Innovative approach for modelling gravity-induced signal path variations of VLBI radio telescopes (Dataset)

Gravitationally induced deformations of the receiving unit of radio telescopes used for Very Long Baseline Interferometry (VLBI) distort the observations and bias deduced products. As these deformations act systematically and are individual for each radio telescope, the International VLBI Service for Geodesy and Astrometry (IVS) calls for gravitational deformation investigations to correct VLBI data on the observation level. The most commonly used approach for modelling signal path variations was developed in 1988 during investigations at the 26 m VLBI radio telescope in Fairbanks (Alaska). This approach considers only homologous deformations of the receiving unit and takes into account three main deformation patterns affecting the signal path. For this reason, the measuring and modelling effort can be greatly simplified because the original spatial problem is reduced to a two-dimensional problem.

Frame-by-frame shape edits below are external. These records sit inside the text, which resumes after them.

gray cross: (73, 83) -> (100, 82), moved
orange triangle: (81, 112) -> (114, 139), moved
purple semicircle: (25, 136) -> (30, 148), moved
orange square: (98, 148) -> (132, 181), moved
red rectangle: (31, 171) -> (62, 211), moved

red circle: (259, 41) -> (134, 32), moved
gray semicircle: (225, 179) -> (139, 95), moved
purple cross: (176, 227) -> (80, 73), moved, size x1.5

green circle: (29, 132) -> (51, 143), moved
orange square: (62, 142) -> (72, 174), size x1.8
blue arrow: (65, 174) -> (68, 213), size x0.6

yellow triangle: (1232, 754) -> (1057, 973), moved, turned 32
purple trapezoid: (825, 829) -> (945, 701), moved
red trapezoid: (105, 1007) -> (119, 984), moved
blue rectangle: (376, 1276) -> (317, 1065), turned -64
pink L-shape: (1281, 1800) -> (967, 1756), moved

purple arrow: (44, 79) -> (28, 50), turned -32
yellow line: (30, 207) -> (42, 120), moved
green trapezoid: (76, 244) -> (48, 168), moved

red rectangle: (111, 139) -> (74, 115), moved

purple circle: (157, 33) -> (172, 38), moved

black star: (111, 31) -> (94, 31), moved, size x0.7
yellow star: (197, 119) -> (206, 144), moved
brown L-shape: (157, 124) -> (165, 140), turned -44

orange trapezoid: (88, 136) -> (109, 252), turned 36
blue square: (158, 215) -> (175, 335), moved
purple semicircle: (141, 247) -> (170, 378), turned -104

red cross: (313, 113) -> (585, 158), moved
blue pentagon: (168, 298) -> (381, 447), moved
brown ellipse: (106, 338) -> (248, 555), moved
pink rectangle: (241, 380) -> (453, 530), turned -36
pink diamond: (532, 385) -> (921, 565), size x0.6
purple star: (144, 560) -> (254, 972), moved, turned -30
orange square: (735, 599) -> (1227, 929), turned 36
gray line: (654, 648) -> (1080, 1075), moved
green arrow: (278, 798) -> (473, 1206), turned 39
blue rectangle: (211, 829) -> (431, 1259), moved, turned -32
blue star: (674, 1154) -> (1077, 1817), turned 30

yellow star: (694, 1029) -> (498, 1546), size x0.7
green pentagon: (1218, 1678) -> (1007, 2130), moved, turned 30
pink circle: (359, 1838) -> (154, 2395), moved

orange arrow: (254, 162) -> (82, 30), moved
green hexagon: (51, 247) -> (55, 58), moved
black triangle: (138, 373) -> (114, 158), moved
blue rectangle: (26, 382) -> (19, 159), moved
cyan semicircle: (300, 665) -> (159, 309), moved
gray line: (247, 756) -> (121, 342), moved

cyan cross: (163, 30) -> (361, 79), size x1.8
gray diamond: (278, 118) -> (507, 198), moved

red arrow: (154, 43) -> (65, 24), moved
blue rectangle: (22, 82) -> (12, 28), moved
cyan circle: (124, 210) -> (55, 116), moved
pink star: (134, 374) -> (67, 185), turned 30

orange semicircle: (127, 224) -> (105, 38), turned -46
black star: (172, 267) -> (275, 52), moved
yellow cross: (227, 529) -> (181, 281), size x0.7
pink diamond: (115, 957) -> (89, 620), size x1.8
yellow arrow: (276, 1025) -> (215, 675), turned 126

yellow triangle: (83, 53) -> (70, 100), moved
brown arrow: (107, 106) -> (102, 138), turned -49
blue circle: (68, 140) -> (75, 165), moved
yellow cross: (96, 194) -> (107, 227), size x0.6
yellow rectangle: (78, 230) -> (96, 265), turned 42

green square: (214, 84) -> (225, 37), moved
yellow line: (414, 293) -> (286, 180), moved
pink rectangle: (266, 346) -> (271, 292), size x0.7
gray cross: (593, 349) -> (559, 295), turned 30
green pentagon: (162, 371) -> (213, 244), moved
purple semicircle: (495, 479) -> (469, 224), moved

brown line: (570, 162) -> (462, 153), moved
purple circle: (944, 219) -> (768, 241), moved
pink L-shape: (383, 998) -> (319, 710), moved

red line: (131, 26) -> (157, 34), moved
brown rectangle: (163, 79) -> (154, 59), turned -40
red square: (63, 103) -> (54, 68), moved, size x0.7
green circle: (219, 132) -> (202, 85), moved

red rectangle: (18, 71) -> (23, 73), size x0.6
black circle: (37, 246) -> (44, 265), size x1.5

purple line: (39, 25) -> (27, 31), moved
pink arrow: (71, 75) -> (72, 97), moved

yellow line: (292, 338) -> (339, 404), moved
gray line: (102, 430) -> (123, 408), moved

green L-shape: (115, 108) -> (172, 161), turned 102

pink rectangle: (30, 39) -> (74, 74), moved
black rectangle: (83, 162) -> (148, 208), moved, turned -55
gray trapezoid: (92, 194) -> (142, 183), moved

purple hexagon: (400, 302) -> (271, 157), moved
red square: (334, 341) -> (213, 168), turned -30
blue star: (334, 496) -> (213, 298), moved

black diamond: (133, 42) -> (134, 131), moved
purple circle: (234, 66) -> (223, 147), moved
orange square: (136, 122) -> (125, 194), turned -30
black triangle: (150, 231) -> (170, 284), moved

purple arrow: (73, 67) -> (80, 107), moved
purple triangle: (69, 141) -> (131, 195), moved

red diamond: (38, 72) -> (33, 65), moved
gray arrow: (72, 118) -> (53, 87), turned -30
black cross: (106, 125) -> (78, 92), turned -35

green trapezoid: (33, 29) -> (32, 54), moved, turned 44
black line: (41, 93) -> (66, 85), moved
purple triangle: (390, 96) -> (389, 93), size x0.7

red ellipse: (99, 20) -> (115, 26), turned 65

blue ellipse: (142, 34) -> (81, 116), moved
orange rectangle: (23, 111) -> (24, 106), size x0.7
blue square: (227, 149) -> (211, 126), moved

However, more recent investigations refute the assumption of homogeneous deformations, and the receiver unit can be affected by arbitrary deformation patterns. Hence, identification and modelling as well as considering all parameterisable deformations in a corresponding correction function require specific and more complex analysing approaches. Based on Zernike polynomials an innovative approach for modelling signal path variations is presented in this contribution. In contrast to the conventional approach, the proposed approach models the entire receiving unit spatially, and is not restricted to a homologous deformation pattern. This new approach has been successfully exercised on the 26 m legacy VLBI radio telescope at the Mount Pleasant Radio Observatory Hobart (Tasmania). Despite the large dimensions of the legacy VLBI radio telescope, the detected deformations are unexpectedly small, and lead to signal path variations of less than 2 mm. The results of the investigation were derived from this dataset, which was obtained as part of a measurement campaign in February 2024.